Does Every Department Need a Boss?
With work staffs so small today, some departments consist of only a handful of people who are all responsible for doing the same tasks. Despite the greater number of years some members of the department or group have been with the company, the reality is all the employees have the same level of responsibility. Still, does one person need to be designated the point person for execution of department projects?
A piece in October in The New York Times by Sarah Max about small businesses brought this question to mind. The piece explores whether it is necessary to have one person designated as the “boss” when a company is co-owned equally between two people, or for the sake of argument, by a group of people. Business partners are depicted in the article happy with a co-boss arrangement, and others are described for whom this arrangement hasn’t worked as well.
Years ago, departments used to be larger with bosses able to play the role of guide or director, or the person who simply makes the decisions and plans and then steps back and lets the department’s employees do the work of carrying out those plans. Today, many, if not most, companies have been downsized so that departments in which the boss is a participant, rather than just a planner, are much more common. In this kind of arrangement, is it still appropriate and necessary to have one person known as the boss?
I would reflexively say, “Yes,” because ultimately someone has to be responsible for ensuring not just that their own work gets done, but that everyone in the department delivers their assignments complete and on time. However, I also see the advantages to creating a co-equal arrangement in which employees check up on each other and individually report on their work output.
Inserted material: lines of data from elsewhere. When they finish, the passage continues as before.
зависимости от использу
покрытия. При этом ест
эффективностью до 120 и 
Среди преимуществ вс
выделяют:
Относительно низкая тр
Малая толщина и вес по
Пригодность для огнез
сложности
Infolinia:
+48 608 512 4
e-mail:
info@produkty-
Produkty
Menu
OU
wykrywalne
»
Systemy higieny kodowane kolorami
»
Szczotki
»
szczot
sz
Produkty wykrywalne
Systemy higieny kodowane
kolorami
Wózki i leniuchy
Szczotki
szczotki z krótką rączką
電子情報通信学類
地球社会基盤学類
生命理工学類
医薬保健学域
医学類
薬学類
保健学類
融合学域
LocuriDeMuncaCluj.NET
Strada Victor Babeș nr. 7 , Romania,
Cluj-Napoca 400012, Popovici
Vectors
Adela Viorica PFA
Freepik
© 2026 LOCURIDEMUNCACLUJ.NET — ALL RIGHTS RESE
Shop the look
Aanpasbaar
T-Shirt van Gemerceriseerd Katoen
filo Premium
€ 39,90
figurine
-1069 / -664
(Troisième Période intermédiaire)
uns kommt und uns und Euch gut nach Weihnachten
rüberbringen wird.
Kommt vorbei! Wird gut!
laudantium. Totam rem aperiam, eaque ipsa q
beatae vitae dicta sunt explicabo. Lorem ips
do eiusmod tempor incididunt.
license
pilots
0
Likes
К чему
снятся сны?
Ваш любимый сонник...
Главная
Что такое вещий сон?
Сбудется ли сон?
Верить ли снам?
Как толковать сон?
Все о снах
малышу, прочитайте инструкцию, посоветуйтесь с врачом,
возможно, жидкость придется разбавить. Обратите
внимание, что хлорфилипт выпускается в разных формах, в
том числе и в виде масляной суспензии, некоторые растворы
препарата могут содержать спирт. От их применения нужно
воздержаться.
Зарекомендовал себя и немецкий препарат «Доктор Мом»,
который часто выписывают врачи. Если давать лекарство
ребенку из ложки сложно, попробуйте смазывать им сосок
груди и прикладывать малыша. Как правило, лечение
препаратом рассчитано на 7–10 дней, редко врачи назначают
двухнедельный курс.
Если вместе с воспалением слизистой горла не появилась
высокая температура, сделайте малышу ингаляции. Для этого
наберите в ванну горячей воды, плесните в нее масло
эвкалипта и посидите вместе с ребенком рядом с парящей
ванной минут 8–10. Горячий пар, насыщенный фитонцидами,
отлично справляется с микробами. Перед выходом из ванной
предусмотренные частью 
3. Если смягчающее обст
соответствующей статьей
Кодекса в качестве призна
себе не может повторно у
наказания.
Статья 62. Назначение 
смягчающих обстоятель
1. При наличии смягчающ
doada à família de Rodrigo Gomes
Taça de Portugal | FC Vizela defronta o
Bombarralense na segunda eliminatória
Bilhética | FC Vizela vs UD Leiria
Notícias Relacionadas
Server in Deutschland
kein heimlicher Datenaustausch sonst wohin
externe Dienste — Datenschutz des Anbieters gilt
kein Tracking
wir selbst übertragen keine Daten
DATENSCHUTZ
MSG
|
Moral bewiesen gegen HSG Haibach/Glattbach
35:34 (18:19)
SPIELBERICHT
As I pointed out in my last blog, it is easy with today’s online and software systems to have individual employees record their work output. With that in mind, what purpose does the “boss” of a small department then serve? In the past, a boss would take an accounting of all of the department employees’ work output and then report that output to the manager—the true decision-maker—above him or her. Now, with systems that can require employees to log their work progress, is that middle-manager role still necessary? If all are doing the same work, it seems arbitrary or meaningless to single out one person and designate him or her “boss.”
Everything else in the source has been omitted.